* Dataset entries *
"""
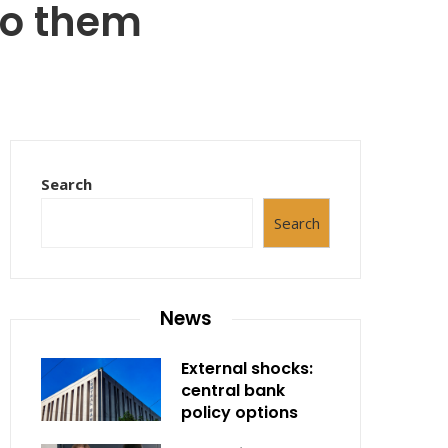
 to them
Search
Search
News
External shocks:
central bank
policy options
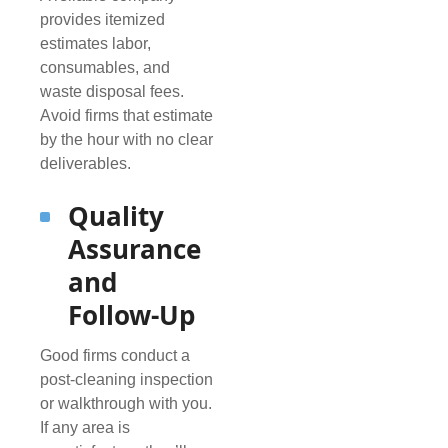
provides itemized
estimates labor,
consumables, and
waste disposal fees.
Avoid firms that estimate
by the hour with no clear
deliverables.
Quality
Assurance
and
Follow-Up
Good firms conduct a
post-cleaning inspection
or walkthrough with you.
If any area is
"""
* Problem statement *
Work out how many lines of the data hold the string "firms". State only that number.

* Expected answer *
2